What the exercise asks — Please copy, exactly as written, the span from the first line below to the line that contains "קנייה בכמות ושמירה", including both, and skip the pictures.

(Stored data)
══════

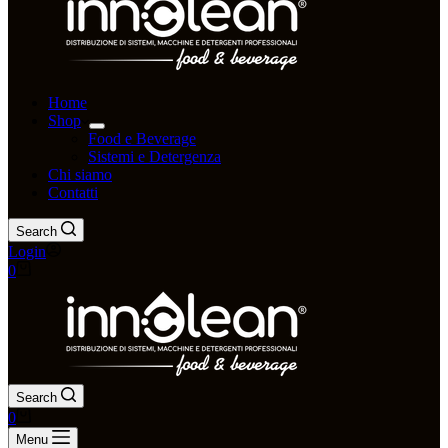
Home
Shop
Food e Beverage
Sistemi e Detergenza
Chi siamo
Contatti
Search
Login
Carrello
0
Search
Carrello
0
Menu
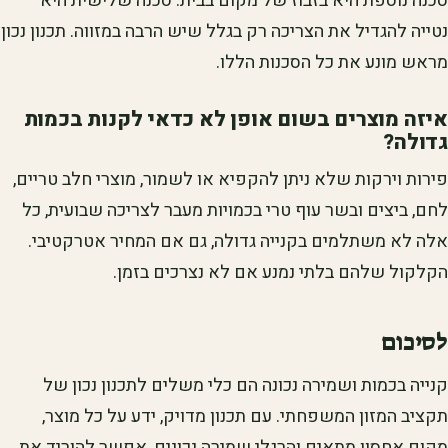
סכנה נוספת היא בזבוז של מקום בבית. סכנה שלישית היא
נטייה להגדיל את הצריכה רק בגלל שיש הרבה במזווה. תכנון נכון
מראש מונע את כל הסכנות הללו.
איזה מוצרים בשום אופן לא כדאי לקנות בכמות
גדולה?
פירות וירקות שלא ניתן להקפיא או לשמור, מוצרי חלב טריים,
לחם, ביצים ובשר עוף טרי בכמויות מעבר לצריכה שבועית, כל
אלה לא משתלמים בקנייה גדולה, גם אם המחיר אטרקטיבי.
הקלקול שלהם בלתי נמנע אם לא נצרכים בזמן.
לסיכום
קנייה בכמות ושמירה נכונה הם כלי משלים לתכנון נכון של
תקציב המזון המשפחתי. עם תכנון מדויק, ידע על כל מוצר,
מקום אחסון מתאים והרגלי שמירה נכונים, אפשר להוריד את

══════

Exercise solution —
Home
Shop
Food e Beverage
Sistemi e Detergenza
Chi siamo
Contatti
Search
Login
Carrello
0
Search
Carrello
0
Menu
סכנה נוספת היא בזבוז של מקום בבית. סכנה שלישית היא
נטייה להגדיל את הצריכה רק בגלל שיש הרבה במזווה. תכנון נכון
מראש מונע את כל הסכנות הללו.
איזה מוצרים בשום אופן לא כדאי לקנות בכמות
גדולה?
פירות וירקות שלא ניתן להקפיא או לשמור, מוצרי חלב טריים,
לחם, ביצים ובשר עוף טרי בכמויות מעבר לצריכה שבועית, כל
אלה לא משתלמים בקנייה גדולה, גם אם המחיר אטרקטיבי.
הקלקול שלהם בלתי נמנע אם לא נצרכים בזמן.
לסיכום
קנייה בכמות ושמירה נכונה הם כלי משלים לתכנון נכון של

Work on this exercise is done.